* Assignment: Only some lines are wanted. Transcribe, exactly, the lines below from the line with "Centrum Sprawiedliwości: zarzuty pod" up to and including the line with "Я человек в теме".

* Data for the task:
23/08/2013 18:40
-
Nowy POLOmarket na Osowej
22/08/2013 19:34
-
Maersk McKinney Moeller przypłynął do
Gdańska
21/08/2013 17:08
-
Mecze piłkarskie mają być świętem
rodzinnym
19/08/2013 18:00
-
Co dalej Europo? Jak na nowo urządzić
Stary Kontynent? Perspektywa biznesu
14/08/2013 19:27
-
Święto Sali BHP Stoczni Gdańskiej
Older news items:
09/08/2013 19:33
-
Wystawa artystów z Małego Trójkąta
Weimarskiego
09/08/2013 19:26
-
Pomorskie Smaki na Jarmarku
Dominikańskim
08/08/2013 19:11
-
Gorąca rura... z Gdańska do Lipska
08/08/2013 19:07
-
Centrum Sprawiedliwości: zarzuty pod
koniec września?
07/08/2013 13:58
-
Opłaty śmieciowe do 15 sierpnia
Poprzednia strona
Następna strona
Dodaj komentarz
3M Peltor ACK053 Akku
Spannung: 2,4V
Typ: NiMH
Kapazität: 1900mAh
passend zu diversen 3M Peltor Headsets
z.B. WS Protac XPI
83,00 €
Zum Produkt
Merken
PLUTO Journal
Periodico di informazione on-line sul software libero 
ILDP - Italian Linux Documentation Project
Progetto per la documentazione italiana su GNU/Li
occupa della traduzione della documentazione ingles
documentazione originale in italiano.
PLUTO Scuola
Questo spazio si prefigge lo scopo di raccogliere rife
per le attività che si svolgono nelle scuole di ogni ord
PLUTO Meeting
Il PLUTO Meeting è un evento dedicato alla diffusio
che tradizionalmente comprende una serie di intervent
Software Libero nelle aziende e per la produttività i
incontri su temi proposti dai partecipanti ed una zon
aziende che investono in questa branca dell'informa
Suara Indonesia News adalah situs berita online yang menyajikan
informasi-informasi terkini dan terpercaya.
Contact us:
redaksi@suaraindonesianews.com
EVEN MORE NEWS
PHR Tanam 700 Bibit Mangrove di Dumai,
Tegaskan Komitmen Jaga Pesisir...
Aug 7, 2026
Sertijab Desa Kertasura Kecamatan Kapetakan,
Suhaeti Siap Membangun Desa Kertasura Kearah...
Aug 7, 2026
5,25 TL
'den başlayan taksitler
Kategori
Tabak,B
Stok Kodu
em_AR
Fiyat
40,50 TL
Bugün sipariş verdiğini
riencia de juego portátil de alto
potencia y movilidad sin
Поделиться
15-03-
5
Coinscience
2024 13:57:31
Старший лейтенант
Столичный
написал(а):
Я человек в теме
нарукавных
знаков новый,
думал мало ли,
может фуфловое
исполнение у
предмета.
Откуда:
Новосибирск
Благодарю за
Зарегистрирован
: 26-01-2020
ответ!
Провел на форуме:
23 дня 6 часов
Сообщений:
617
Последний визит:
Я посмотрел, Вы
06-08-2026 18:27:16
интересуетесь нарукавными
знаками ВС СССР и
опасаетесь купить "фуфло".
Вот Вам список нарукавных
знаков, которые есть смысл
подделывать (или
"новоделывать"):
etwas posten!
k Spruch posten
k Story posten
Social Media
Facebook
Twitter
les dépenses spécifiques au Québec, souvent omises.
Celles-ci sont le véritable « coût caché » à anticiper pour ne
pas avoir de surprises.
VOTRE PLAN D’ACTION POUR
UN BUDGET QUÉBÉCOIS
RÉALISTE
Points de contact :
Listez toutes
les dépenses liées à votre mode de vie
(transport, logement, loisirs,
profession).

* Answer space:
Centrum Sprawiedliwości: zarzuty pod
koniec września?
07/08/2013 13:58
-
Opłaty śmieciowe do 15 sierpnia
Poprzednia strona
Następna strona
Dodaj komentarz
3M Peltor ACK053 Akku
Spannung: 2,4V
Typ: NiMH
Kapazität: 1900mAh
passend zu diversen 3M Peltor Headsets
z.B. WS Protac XPI
83,00 €
Zum Produkt
Merken
PLUTO Journal
Periodico di informazione on-line sul software libero 
ILDP - Italian Linux Documentation Project
Progetto per la documentazione italiana su GNU/Li
occupa della traduzione della documentazione ingles
documentazione originale in italiano.
PLUTO Scuola
Questo spazio si prefigge lo scopo di raccogliere rife
per le attività che si svolgono nelle scuole di ogni ord
PLUTO Meeting
Il PLUTO Meeting è un evento dedicato alla diffusio
che tradizionalmente comprende una serie di intervent
Software Libero nelle aziende e per la produttività i
incontri su temi proposti dai partecipanti ed una zon
aziende che investono in questa branca dell'informa
Suara Indonesia News adalah situs berita online yang menyajikan
informasi-informasi terkini dan terpercaya.
Contact us:
redaksi@suaraindonesianews.com
EVEN MORE NEWS
PHR Tanam 700 Bibit Mangrove di Dumai,
Tegaskan Komitmen Jaga Pesisir...
Aug 7, 2026
Sertijab Desa Kertasura Kecamatan Kapetakan,
Suhaeti Siap Membangun Desa Kertasura Kearah...
Aug 7, 2026
5,25 TL
'den başlayan taksitler
Kategori
Tabak,B
Stok Kodu
em_AR
Fiyat
40,50 TL
Bugün sipariş verdiğini
riencia de juego portátil de alto
potencia y movilidad sin
Поделиться
15-03-
5
Coinscience
2024 13:57:31
Старший лейтенант
Столичный
написал(а):
Я человек в теме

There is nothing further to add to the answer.